No, it’s not a downer of an album, rather a reflection on a life, an examined life, one that takes the personal and makes it universal. It could also serve as a cautionary tale, don’t sweat the small stuff, don’t get bogged down in trivial details, life is more, far more, than what’s immediately in front of you.
Miss Tess – Cher Rêve (February 7)
Miss Tess is hard to pin down, it seems she’s a rambler and a gambler in her music. That’s a compliment as there have been so many facets (incarnations?) of her ever since I first heard “I Only Miss You When I’m Stoned” (2012), complete with a sensuous clarinet that presaged later work that embodied a sense of swing and admiration for the great American songbooks of all genres.
Not a dilettante by any means, here she brings that sensibility to southern Louisiana where, in Joel Savoy’s studio, she recorded nine songs, with definite Cajun overtones, live in just three days. The songs have an immediacy to them, yet one that feels unhurried in both their substance and delivery.
Chatham Rabbits – Be Real With Me (February 14)
This North Carolina wife-husband duo, Sarah and Austin McCombie, was my big discovery at MerleFest last year. Yes, there had been Stacy Chandler’s 2022 piece in ND, but I still wasn’t prepared for this absolutely marvelous and beguiling album.
While artists are amping up their music, Chatham Rabbits are slowing it down, as if patiently examining the smaller things, the often overlooked moments in life. The sights, the movements, the sounds that evoke the whole of living, such as watching the peeling of an orange in the song “One Little Orange.” It’s merely the tip of an emotional mountain.
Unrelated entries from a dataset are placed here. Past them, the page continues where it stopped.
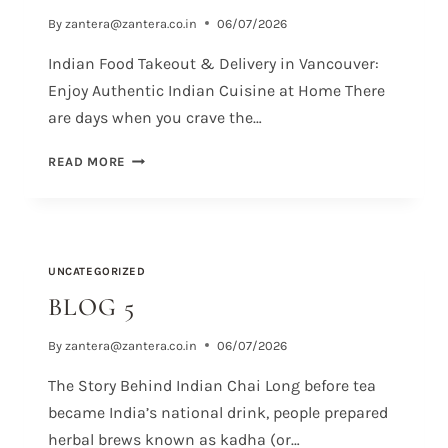
By
zantera@zantera.co.in
06/07/2026
Indian Food Takeout & Delivery in Vancouver:
Enjoy Authentic Indian Cuisine at Home There
are days when you crave the…
READ MORE
UNCATEGORIZED
BLOG 5
By
zantera@zantera.co.in
06/07/2026
The Story Behind Indian Chai Long before tea
became India’s national drink, people prepared
herbal brews known as kadha (or…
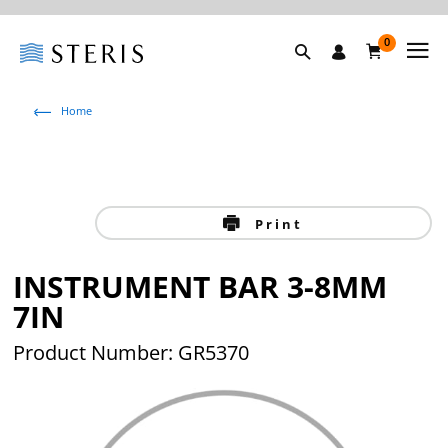
0
Home
Print
INSTRUMENT BAR 3-8MM
7IN
Product Number: GR5370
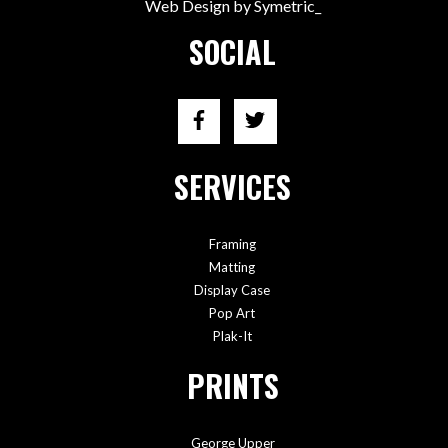
Web Design by Symetric_
SOCIAL
SERVICES
Framing
Matting
Display Case
Pop Art
Plak-It
PRINTS
George Upper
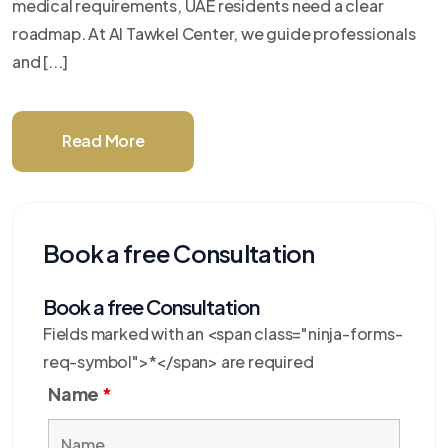
medical requirements, UAE residents need a clear
roadmap. At Al Tawkel Center, we guide professionals
and [...]
Read More
Book a free Consultation
Book a free Consultation
Fields marked with an <span class="ninja-forms-
req-symbol">*</span> are required
Name
*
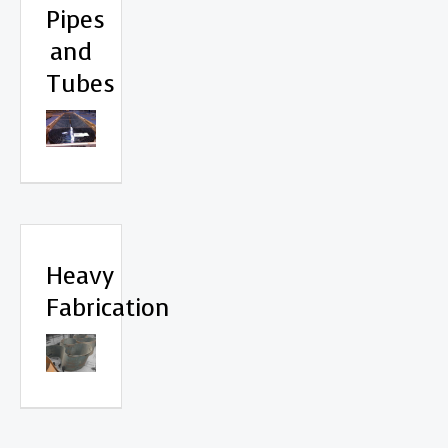
Pipes
and
Tubes
Heavy
Fabrication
Various Artists – Julia Belle: The John Hartford Fiddle Tune Project Volume 2 (February 28)
Volume 1 of this project proved so successful that it’s sequel five years later, still feels relevant. But with n twist, it’s an all-female ensemble this time. Not a gimmick, great players are great players, period. Here we have Alison Brown, Sierra Hull, Missy Raines, and vocalist Kathy Mattea, IBMA and/or Grammy winners all, in just one song, the inimitable “Steam Powered Aereo Plane.”
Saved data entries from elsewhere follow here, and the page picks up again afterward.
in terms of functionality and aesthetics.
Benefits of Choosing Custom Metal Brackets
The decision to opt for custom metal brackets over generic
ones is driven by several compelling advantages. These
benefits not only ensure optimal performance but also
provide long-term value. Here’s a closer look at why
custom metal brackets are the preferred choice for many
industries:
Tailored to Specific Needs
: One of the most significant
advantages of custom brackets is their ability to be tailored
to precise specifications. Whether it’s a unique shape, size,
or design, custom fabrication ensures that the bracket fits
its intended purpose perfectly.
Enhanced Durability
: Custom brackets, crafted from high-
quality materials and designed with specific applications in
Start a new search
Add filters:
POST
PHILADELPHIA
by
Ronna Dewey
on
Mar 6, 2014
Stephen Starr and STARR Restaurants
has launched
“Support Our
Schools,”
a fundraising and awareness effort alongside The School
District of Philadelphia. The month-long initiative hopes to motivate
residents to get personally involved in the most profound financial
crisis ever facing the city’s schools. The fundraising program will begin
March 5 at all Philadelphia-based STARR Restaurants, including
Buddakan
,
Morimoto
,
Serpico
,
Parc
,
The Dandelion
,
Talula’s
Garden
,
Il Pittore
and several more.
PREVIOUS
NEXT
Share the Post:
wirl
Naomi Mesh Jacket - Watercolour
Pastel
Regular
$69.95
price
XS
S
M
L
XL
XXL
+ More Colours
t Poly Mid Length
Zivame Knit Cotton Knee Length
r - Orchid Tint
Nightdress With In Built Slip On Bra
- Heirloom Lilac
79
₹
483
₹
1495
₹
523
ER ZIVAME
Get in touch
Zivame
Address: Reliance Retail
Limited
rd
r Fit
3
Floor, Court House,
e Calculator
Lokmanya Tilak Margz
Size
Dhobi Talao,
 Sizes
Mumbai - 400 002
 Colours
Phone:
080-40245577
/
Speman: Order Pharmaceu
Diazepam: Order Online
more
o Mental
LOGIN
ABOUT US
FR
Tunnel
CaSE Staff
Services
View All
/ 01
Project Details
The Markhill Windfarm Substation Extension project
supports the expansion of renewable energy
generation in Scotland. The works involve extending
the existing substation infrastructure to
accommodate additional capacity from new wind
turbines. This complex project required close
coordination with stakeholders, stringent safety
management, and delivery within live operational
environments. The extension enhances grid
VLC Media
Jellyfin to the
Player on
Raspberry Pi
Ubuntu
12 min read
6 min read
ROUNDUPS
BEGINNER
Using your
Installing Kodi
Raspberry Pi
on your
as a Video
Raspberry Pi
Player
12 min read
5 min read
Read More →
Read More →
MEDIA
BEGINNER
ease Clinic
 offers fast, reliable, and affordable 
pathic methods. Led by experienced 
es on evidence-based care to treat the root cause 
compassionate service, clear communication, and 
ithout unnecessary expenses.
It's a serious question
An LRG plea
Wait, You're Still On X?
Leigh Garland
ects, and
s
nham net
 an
Add into the mix Rachel Baiman, Phoebe Hunt, Brittany Haas, Allison de Groot, Della Mae, The Price Sisters, and Uncle Earl for the other 17 tunes and you get a recipe that’s bound to satisfy every roots music listener.
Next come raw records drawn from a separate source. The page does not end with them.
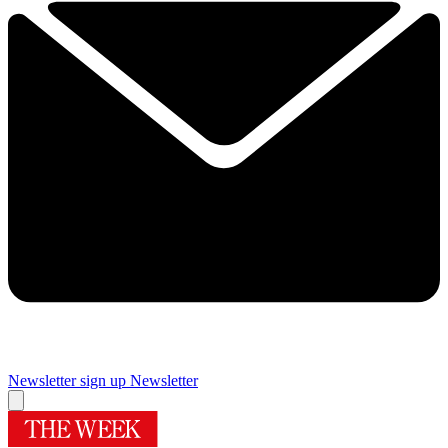
Newsletter sign up
Newsletter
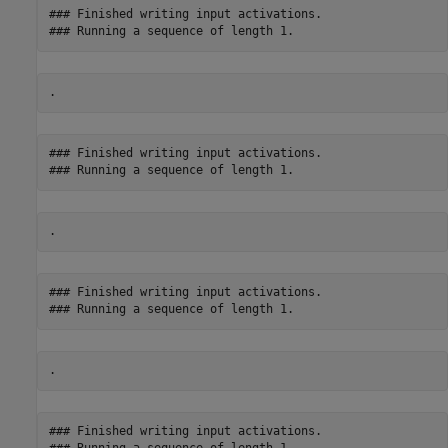
### Finished writing input activations.

### Finished writing input activations.

### Finished writing input activations.

### Finished writing input activations.
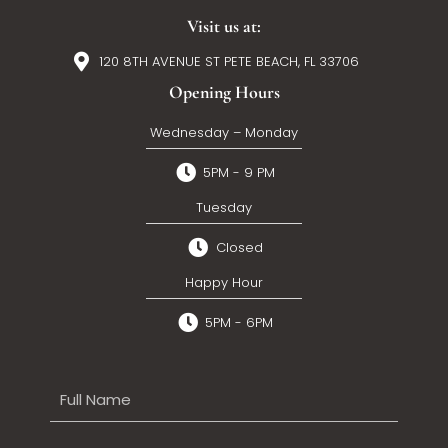
Visit us at:
120 8TH AVENUE ST PETE BEACH, FL 33706
Opening Hours
Wednesday – Monday
5PM - 9 PM
Tuesday
Closed
Happy Hour
5PM - 6PM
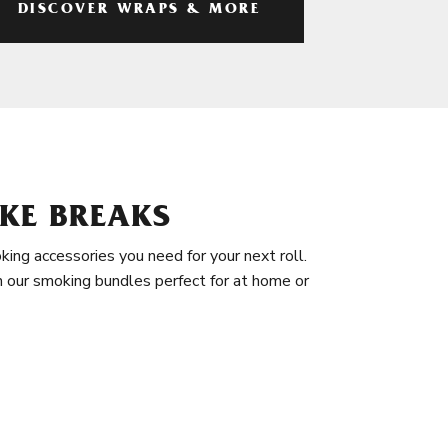
DISCOVER WRAPS & MORE
KE BREAKS
king accessories you need for your next roll.
in our smoking bundles perfect for at home or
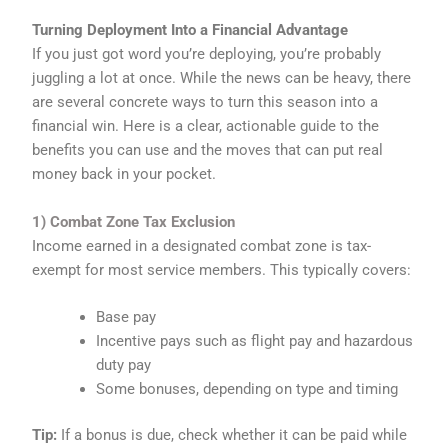
Turning Deployment Into a Financial Advantage
If you just got word you’re deploying, you’re probably
juggling a lot at once. While the news can be heavy, there
are several concrete ways to turn this season into a
financial win. Here is a clear, actionable guide to the
benefits you can use and the moves that can put real
money back in your pocket.
1) Combat Zone Tax Exclusion
Income earned in a designated combat zone is tax-
exempt for most service members. This typically covers:
Base pay
Incentive pays such as flight pay and hazardous
duty pay
Some bonuses, depending on type and timing
Tip:
If a bonus is due, check whether it can be paid while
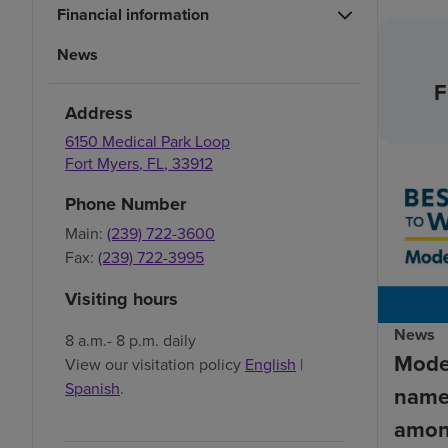
Financial information
News
F
Address
6150 Medical Park Loop
Fort Myers
,
FL
,
33912
Phone Number
Main:
(239) 722-3600
Fax:
(239) 722-3995
Visiting hours
News
8 a.m.- 8 p.m. daily
Mode
View our visitation policy
English
|
Spanish
.
name
amon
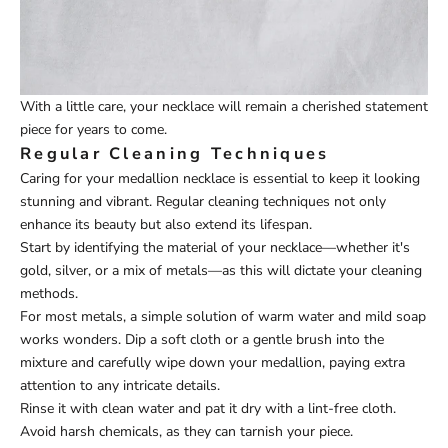
With a little care, your necklace will remain a cherished statement
piece for years to come.
Regular Cleaning Techniques
Caring for your medallion necklace is essential to keep it looking
stunning and vibrant. Regular cleaning techniques not only
enhance its beauty but also extend its lifespan.
Start by identifying the material of your necklace—whether it's
gold, silver, or a mix of metals—as this will dictate your cleaning
methods.
For most metals, a simple solution of warm water and mild soap
works wonders. Dip a soft cloth or a gentle brush into the
mixture and carefully wipe down your medallion, paying extra
attention to any intricate details.
Rinse it with clean water and pat it dry with a lint-free cloth.
Avoid harsh chemicals, as they can tarnish your piece.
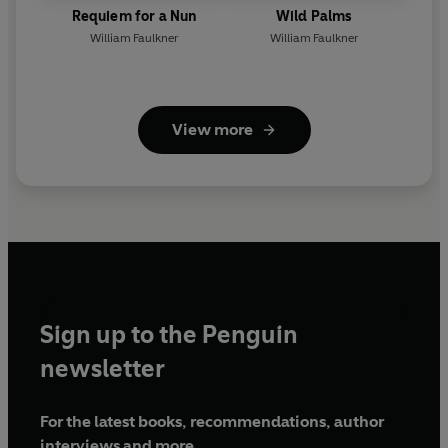
Requiem for a Nun
Wild Palms
William Faulkner
William Faulkner
View more
Sign up to the Penguin
newsletter
For the latest books, recommendations, author
interviews and more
Jody Carroll – Mountain (out now)
On this new album, Carroll’s 14th, he’s done something quite different. This time he traveled to Nashville’s fabled Cinderella Sound Studio where Guy Clark and John Hartford, among hundreds of others, recorded. Presided over by legendary sideman Wayne Moss (Bob Dylan’s Blonde on Blonde), and with a full band, Carroll stretches out and enriches his down home blues sound. The way he fuses his feel of the Delta blues and the music of Appalachia is an uncanny blend that is soulful and introspective, and where it’s called for, foot stompin’. The cherry on top is how the album sounds, rounded and warm. Just what we need in the throes of winter.